>>
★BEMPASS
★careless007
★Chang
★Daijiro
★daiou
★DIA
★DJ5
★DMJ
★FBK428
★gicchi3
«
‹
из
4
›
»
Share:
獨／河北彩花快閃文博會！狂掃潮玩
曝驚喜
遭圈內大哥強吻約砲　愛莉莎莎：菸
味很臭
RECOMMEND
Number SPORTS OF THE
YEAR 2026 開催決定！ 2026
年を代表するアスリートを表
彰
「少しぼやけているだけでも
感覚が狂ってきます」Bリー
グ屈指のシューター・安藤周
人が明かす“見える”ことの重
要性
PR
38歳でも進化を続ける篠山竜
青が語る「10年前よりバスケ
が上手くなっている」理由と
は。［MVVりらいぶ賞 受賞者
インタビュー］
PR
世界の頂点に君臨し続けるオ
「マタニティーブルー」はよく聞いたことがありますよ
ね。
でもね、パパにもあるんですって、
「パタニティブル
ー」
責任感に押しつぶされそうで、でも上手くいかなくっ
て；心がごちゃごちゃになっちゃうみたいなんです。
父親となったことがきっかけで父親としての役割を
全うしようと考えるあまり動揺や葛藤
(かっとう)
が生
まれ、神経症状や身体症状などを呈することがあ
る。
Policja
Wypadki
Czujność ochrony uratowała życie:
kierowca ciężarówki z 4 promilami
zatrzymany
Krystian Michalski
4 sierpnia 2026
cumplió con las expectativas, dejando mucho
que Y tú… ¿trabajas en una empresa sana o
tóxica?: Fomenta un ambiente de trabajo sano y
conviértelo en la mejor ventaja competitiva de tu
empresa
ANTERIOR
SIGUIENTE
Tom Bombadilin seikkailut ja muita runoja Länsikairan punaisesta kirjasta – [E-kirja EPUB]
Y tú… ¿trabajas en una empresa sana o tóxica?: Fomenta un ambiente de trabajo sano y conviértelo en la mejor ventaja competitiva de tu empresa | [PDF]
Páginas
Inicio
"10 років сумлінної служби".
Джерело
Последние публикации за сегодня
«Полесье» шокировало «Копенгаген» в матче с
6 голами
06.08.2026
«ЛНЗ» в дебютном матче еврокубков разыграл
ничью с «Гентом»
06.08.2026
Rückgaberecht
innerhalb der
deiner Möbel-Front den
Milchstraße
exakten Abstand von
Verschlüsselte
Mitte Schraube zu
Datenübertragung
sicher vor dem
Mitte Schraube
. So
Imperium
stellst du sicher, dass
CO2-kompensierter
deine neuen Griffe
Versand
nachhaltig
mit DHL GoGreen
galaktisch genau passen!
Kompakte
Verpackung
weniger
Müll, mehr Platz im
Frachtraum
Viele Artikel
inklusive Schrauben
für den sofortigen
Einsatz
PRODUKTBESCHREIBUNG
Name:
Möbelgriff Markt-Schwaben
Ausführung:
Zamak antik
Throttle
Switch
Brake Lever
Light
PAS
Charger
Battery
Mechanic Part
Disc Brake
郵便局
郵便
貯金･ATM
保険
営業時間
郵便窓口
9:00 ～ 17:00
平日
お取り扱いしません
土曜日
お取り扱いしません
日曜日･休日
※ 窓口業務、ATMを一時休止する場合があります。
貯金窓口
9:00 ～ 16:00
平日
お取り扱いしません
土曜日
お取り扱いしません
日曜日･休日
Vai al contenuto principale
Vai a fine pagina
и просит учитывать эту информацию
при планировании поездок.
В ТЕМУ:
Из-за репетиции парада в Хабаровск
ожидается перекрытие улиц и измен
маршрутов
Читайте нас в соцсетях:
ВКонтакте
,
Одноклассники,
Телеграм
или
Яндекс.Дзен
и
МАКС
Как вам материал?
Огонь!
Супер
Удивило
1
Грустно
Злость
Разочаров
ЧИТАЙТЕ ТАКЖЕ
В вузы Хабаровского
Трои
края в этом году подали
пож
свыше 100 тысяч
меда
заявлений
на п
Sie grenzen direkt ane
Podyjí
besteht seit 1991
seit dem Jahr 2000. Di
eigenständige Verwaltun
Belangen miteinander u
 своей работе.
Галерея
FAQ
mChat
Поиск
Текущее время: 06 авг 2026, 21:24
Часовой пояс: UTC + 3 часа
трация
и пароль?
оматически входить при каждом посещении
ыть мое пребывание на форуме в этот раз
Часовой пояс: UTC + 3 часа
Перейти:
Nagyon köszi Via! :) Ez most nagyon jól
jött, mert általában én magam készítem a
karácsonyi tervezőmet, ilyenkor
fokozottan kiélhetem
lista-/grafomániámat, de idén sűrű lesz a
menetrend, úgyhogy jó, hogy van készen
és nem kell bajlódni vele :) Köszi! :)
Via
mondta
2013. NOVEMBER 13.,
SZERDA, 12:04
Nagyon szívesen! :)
<<
**Task item**
Give back every entry, word for word.

**Reply**
★BEMPASS
★careless007
★Chang
★Daijiro
★daiou
★DIA
★DJ5
★DMJ
★FBK428
★gicchi3
«
‹
из
4
›
»
Share:
獨／河北彩花快閃文博會！狂掃潮玩
曝驚喜
遭圈內大哥強吻約砲　愛莉莎莎：菸
味很臭
RECOMMEND
Number SPORTS OF THE
YEAR 2026 開催決定！ 2026
年を代表するアスリートを表
彰
「少しぼやけているだけでも
感覚が狂ってきます」Bリー
グ屈指のシューター・安藤周
人が明かす“見える”ことの重
要性
PR
38歳でも進化を続ける篠山竜
青が語る「10年前よりバスケ
が上手くなっている」理由と
は。［MVVりらいぶ賞 受賞者
インタビュー］
PR
世界の頂点に君臨し続けるオ
「マタニティーブルー」はよく聞いたことがありますよ
ね。
でもね、パパにもあるんですって、
「パタニティブル
ー」
責任感に押しつぶされそうで、でも上手くいかなくっ
て；心がごちゃごちゃになっちゃうみたいなんです。
父親となったことがきっかけで父親としての役割を
全うしようと考えるあまり動揺や葛藤
(かっとう)
が生
まれ、神経症状や身体症状などを呈することがあ
る。
Policja
Wypadki
Czujność ochrony uratowała życie:
kierowca ciężarówki z 4 promilami
zatrzymany
Krystian Michalski
4 sierpnia 2026
cumplió con las expectativas, dejando mucho
que Y tú… ¿trabajas en una empresa sana o
tóxica?: Fomenta un ambiente de trabajo sano y
conviértelo en la mejor ventaja competitiva de tu
empresa
ANTERIOR
SIGUIENTE
Tom Bombadilin seikkailut ja muita runoja Länsikairan punaisesta kirjasta – [E-kirja EPUB]
Y tú… ¿trabajas en una empresa sana o tóxica?: Fomenta un ambiente de trabajo sano y conviértelo en la mejor ventaja competitiva de tu empresa | [PDF]
Páginas
Inicio
"10 років сумлінної служби".
Джерело
Последние публикации за сегодня
«Полесье» шокировало «Копенгаген» в матче с
6 голами
06.08.2026
«ЛНЗ» в дебютном матче еврокубков разыграл
ничью с «Гентом»
06.08.2026
Rückgaberecht
innerhalb der
deiner Möbel-Front den
Milchstraße
exakten Abstand von
Verschlüsselte
Mitte Schraube zu
Datenübertragung
sicher vor dem
Mitte Schraube
. So
Imperium
stellst du sicher, dass
CO2-kompensierter
deine neuen Griffe
Versand
nachhaltig
mit DHL GoGreen
galaktisch genau passen!
Kompakte
Verpackung
weniger
Müll, mehr Platz im
Frachtraum
Viele Artikel
inklusive Schrauben
für den sofortigen
Einsatz
PRODUKTBESCHREIBUNG
Name:
Möbelgriff Markt-Schwaben
Ausführung:
Zamak antik
Throttle
Switch
Brake Lever
Light
PAS
Charger
Battery
Mechanic Part
Disc Brake
郵便局
郵便
貯金･ATM
保険
営業時間
郵便窓口
9:00 ～ 17:00
平日
お取り扱いしません
土曜日
お取り扱いしません
日曜日･休日
※ 窓口業務、ATMを一時休止する場合があります。
貯金窓口
9:00 ～ 16:00
平日
お取り扱いしません
土曜日
お取り扱いしません
日曜日･休日
Vai al contenuto principale
Vai a fine pagina
и просит учитывать эту информацию
при планировании поездок.
В ТЕМУ:
Из-за репетиции парада в Хабаровск
ожидается перекрытие улиц и измен
маршрутов
Читайте нас в соцсетях:
ВКонтакте
,
Одноклассники,
Телеграм
или
Яндекс.Дзен
и
МАКС
Как вам материал?
Огонь!
Супер
Удивило
1
Грустно
Злость
Разочаров
ЧИТАЙТЕ ТАКЖЕ
В вузы Хабаровского
Трои
края в этом году подали
пож
свыше 100 тысяч
меда
заявлений
на п
Sie grenzen direkt ane
Podyjí
besteht seit 1991
seit dem Jahr 2000. Di
eigenständige Verwaltun
Belangen miteinander u
 своей работе.
Галерея
FAQ
mChat
Поиск
Текущее время: 06 авг 2026, 21:24
Часовой пояс: UTC + 3 часа
трация
и пароль?
оматически входить при каждом посещении
ыть мое пребывание на форуме в этот раз
Часовой пояс: UTC + 3 часа
Перейти:
Nagyon köszi Via! :) Ez most nagyon jól
jött, mert általában én magam készítem a
karácsonyi tervezőmet, ilyenkor
fokozottan kiélhetem
lista-/grafomániámat, de idén sűrű lesz a
menetrend, úgyhogy jó, hogy van készen
és nem kell bajlódni vele :) Köszi! :)
Via
mondta
2013. NOVEMBER 13.,
SZERDA, 12:04
Nagyon szívesen! :)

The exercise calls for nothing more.